When to Hire a Financial Planner | Staying Financially Healthy | Reverse Your Thinking® Mortgage

When to hire a financial planner? According to the Employee Benefits Research Institute’s 2022 retirement poll, one in every three working persons and retirees now works with a professional financial planner. Almost half of those without a planner intends to hire one in the future.

A life event, such as marriage or divorce, is frequently a clue that it is time to hire a planner. There are, however, other events. Including the fact that finances are becoming more challenging, people do not have enough time or knowledge about investing, and even members of the same home do not agree on a shared money strategy.

Major Life Events

Here are some things that impact your financial situation or perspective include:

  • Marriage: The blending of two sets of financing can be challenging. Setting agreed-upon financial goals can still be tricky.
  • Divorce: You may need assistance determining how to live on one income rather than two.
  • Becoming a parent: This alters your spending habits and provides you with new financial goals, such as paying for college.
  • Inheriting money: You may need assistance determining how to invest your windfall during this emotionally difficult period.
  • Become a Caregiver: When you take on the role of caregiver for an older parent, your income and expenses may shift. You may need to rethink your retirement strategy.
  • Starting a business: This involves risks, and you may need to compensate for these risks by being more careful with your money in other ways.
  • Selling a business: When you sell a firm, your assets and income may change. Both outcomes will impact how you manage money and investments in the future.
  • Starting a new job or being promoted: This provides you with more money to help you attain your financial goals. You may require assistance determining how to put that extra cash to good use.

After a major life event, you may require something temporary. Usually, the result would be a financial plan that you could utilize on your own. Remember that financial planners can provide both one-time consultations and continuing assistance.

Assume you’ve recently discovered that you can begin contributing to your 401(k). You might employ a financial planner to assist you in making your first investments based on age, risk tolerance, and goals. It would then be up to you to implement those investing decisions and monitor your progress.

Increasingly Complex Finances

Even if nothing else in your life changes, your money will become more complicated with time. You earn more money, contribute more to your 401(k), contribute more to your HSA, purchase life insurance, and so on. You might start to doubt if you can handle everything on your own.

Financial planners can be highly beneficial in this case. The best ones will examine your assets and devise strategies for getting the most out of your investments, lowering your risk, or doing both.

Lack of Time or Expertise

Managing your money and investments might feel like a second job you may not desire. If you don’t have time to do your research and keep an eye on your portfolio, you can engage a planner to handle it for you. Your planner handles the tedious work, and you weigh in when the time comes to make a decision.

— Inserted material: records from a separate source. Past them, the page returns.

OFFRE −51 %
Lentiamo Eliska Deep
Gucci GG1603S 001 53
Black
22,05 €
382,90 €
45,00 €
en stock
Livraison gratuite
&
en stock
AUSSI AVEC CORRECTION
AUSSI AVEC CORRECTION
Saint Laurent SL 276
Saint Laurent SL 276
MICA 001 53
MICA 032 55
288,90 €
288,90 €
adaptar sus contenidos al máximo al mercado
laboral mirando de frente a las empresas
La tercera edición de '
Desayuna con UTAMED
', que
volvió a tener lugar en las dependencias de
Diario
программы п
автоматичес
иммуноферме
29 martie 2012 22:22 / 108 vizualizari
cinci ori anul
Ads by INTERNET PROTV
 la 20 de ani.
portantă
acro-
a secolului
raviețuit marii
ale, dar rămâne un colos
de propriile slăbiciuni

Similarly, you may struggle with confidence when making investment decisions. After all, investments might be difficult to understand. A skilled planner can assist you in making educated decisions and teaching you how to manage your money effectively.

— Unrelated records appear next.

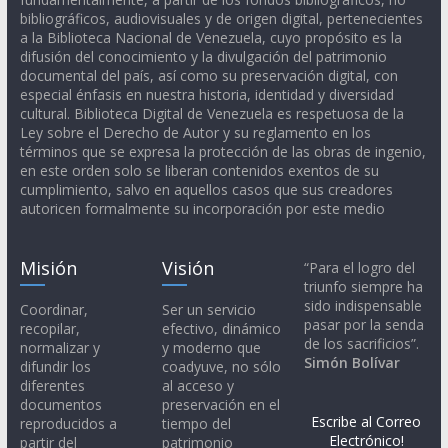
bibliográficos, audiovisuales y de origen digital, pertenecientes
a la Biblioteca Nacional de Venezuela, cuyo propósito es la
difusión del conocimiento y la divulgación del patrimonio
documental del país, así como su preservación digital, con
especial énfasis en nuestra historia, identidad y diversidad
cultural. Biblioteca Digital de Venezuela es respetuosa de la
Ley sobre el Derecho de Autor y su reglamento en los
términos que se expresa la protección de las obras de ingenio,
en este orden solo se liberan contenidos exentos de su
cumplimiento, salvo en aquellos casos que sus creadores
autoricen formalmente su incorporación por este medio
Misión
Visión
“Para el logro del
triunfo siempre ha
sido indispensable
Coordinar,
Ser un servicio
pasar por la senda
recopilar,
efectivo, dinámico
de los sacrificios”.
normalizar y
y moderno que
Simón Bolívar
difundir los
coadyuve, no sólo
diferentes
al acceso y
documentos
preservación en el
Escribe al Correo
reproducidos a
tiempo del
Electrónico!
partir del
patrimonio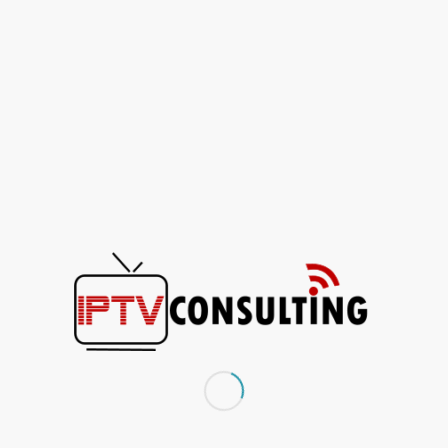
seçeneği sizler için sunuyoruz. Hemen satın al, izlemeye başla.
LÜTFEN BİZİ TAKİP EDİN VE BEĞENİN :)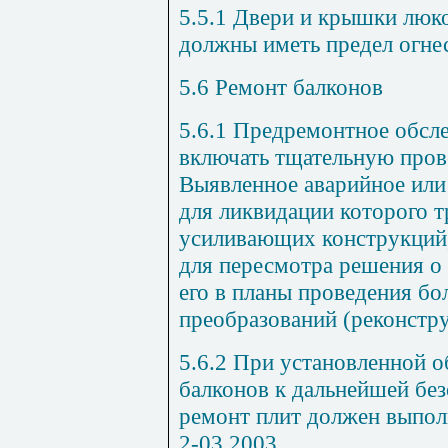
5.5.1
Двери и крышки люко
должны иметь предел огнес
5.6
Ремонт балконов
5.6.1
Предремонтное обсле
включать тщательную пров
Выявленное аварийное или
для ликвидации которого т
усиливающих конструкций,
для пересмотра решения о
его в планы проведения бо
преобразований (реконстру
5.6.2
При установленной о
балконов к дальнейшей без
ремонт плит должен выполн
2-03.2003
.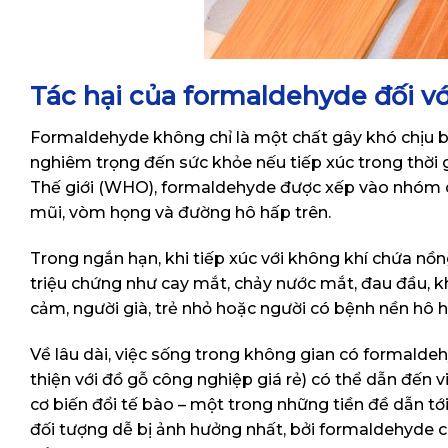
Tác hại của formaldehyde đối vớ
Formaldehyde không chỉ là một chất gây khó chịu b
nghiêm trọng đến sức khỏe nếu tiếp xúc trong thời g
Thế giới (WHO), formaldehyde được xếp vào nhóm ch
mũi, vòm họng và đường hô hấp trên.
Trong ngắn hạn, khi tiếp xúc với không khí chứa nồn
triệu chứng như cay mắt, chảy nước mắt, đau đầu, k
cảm, người già, trẻ nhỏ hoặc người có bệnh nền hô 
Về lâu dài, việc sống trong không gian có formaldeh
thiện với đồ gỗ công nghiệp giá rẻ) có thể dẫn đến 
cơ biến đổi tế bào – một trong những tiền đề dẫn tớ
đối tượng dễ bị ảnh hưởng nhất, bởi formaldehyde có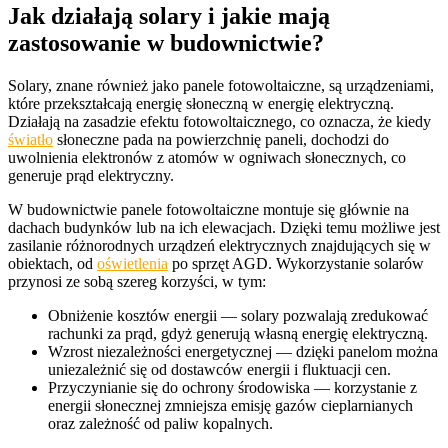
Jak działają solary i jakie mają
zastosowanie w budownictwie?
Solary, znane również jako panele fotowoltaiczne, są urządzeniami,
które przekształcają energię słoneczną w energię elektryczną.
Działają na zasadzie efektu fotowoltaicznego, co oznacza, że kiedy
światło
słoneczne pada na powierzchnię paneli, dochodzi do
uwolnienia elektronów z atomów w ogniwach słonecznych, co
generuje prąd elektryczny.
W budownictwie panele fotowoltaiczne montuje się głównie na
dachach budynków lub na ich elewacjach. Dzięki temu możliwe jest
zasilanie różnorodnych urządzeń elektrycznych znajdujących się w
obiektach, od
oświetlenia
po sprzęt AGD. Wykorzystanie solarów
przynosi ze sobą szereg korzyści, w tym:
Obniżenie kosztów energii — solary pozwalają zredukować
rachunki za prąd, gdyż generują własną energię elektryczną.
Wzrost niezależności energetycznej — dzięki panelom można
uniezależnić się od dostawców energii i fluktuacji cen.
Przyczynianie się do ochrony środowiska — korzystanie z
energii słonecznej zmniejsza emisję gazów cieplarnianych
oraz zależność od paliw kopalnych.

Family Conflict Over Strategy

In a recent study by the American Institute of CPAs, nearly three-quarters of persons who are married or living together believe money is a source of stress in their relationship.

If you and your partner disagree about money and regular spending, you may be unable to move forward with a wealth plan. You could hire a financial planner to assist you in resolving these issues by providing experienced, unbiased guidance.

It may also be beneficial to consult with a trustworthy 3rd party, such as an accredited financial counselor or a family therapist. Even if you aren’t aware of it, an accredited financial counselor can help you figure out how your feelings about money influence you.

What Do Financial Planners Charge?

People frequently inquire, “Does working with a planner require a specific net worth?” No, in most circumstances. Some planners have a minimum net worth requirement, although the vast majority do not.

Still, hiring a financial planner isn’t a good idea if you’re living paycheck to paycheck. However, you might benefit from planner assistance if you have $100 or $10,000 per month to help you attain your financial goals. This counsel could be a one-time meeting to build an investment plan or a long-term partnership.

Big Financial Goals but No Plan

If you have money to invest and financial goals to achieve but no clear plan, it might be when to hire a financial planner. The correct planner can help you feel less stressed about money. Planners also help to make decisions more straightforward, and ultimately lead to a brighter financial future.